- Collected data:
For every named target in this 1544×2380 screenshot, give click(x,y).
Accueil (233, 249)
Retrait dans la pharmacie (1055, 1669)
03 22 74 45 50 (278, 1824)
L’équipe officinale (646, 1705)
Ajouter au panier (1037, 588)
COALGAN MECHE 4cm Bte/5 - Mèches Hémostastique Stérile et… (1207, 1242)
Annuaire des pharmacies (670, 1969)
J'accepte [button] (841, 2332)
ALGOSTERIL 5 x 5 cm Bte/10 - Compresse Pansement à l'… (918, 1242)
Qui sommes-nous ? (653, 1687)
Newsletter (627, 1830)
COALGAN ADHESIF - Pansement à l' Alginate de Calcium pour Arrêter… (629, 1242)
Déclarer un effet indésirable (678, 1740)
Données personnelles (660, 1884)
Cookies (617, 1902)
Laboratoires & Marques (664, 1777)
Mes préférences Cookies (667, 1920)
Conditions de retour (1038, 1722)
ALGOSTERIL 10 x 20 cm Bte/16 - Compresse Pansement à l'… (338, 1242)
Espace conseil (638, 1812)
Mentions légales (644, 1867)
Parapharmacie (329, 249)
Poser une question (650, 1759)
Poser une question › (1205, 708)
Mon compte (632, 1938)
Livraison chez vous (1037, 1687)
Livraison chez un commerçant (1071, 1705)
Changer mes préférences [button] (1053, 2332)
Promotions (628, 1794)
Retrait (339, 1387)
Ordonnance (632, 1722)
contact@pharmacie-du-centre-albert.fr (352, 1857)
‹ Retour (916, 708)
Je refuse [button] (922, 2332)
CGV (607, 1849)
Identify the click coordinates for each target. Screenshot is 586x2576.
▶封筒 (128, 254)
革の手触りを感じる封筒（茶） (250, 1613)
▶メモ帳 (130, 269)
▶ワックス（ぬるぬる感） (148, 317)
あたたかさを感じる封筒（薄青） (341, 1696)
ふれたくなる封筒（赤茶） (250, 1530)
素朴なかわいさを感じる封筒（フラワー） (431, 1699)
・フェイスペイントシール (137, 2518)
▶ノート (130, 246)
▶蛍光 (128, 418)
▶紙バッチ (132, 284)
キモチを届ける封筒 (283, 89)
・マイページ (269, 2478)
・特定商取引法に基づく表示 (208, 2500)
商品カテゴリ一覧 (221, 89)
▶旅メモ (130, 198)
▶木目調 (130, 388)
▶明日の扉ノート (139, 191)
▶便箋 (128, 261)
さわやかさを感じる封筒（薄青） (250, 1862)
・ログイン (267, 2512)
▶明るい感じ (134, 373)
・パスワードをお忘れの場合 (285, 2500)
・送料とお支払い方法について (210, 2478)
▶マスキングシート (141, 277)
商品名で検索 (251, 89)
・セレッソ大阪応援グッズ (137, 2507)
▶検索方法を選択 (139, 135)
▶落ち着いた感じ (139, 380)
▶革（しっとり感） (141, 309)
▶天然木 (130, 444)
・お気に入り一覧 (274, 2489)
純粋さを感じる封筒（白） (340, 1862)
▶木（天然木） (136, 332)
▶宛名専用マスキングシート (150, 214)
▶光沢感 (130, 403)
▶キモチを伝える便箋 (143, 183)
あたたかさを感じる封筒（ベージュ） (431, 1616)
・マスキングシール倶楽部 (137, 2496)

- ASSIGNED TASK:
All lines from the one with "さわやかさを感じる封筒（薄青） (250, 1862)" onward to the end of the records above should be repeated exactly, and only those lines.

- ANSWER FOR THE TASK:
さわやかさを感じる封筒（薄青） (250, 1862)
・ログイン (267, 2512)
▶明るい感じ (134, 373)
・パスワードをお忘れの場合 (285, 2500)
・送料とお支払い方法について (210, 2478)
▶マスキングシート (141, 277)
商品名で検索 (251, 89)
・セレッソ大阪応援グッズ (137, 2507)
▶検索方法を選択 (139, 135)
▶落ち着いた感じ (139, 380)
▶革（しっとり感） (141, 309)
▶天然木 (130, 444)
・お気に入り一覧 (274, 2489)
純粋さを感じる封筒（白） (340, 1862)
▶木（天然木） (136, 332)
▶宛名専用マスキングシート (150, 214)
▶光沢感 (130, 403)
▶キモチを伝える便箋 (143, 183)
あたたかさを感じる封筒（ベージュ） (431, 1616)
・マスキングシール倶楽部 (137, 2496)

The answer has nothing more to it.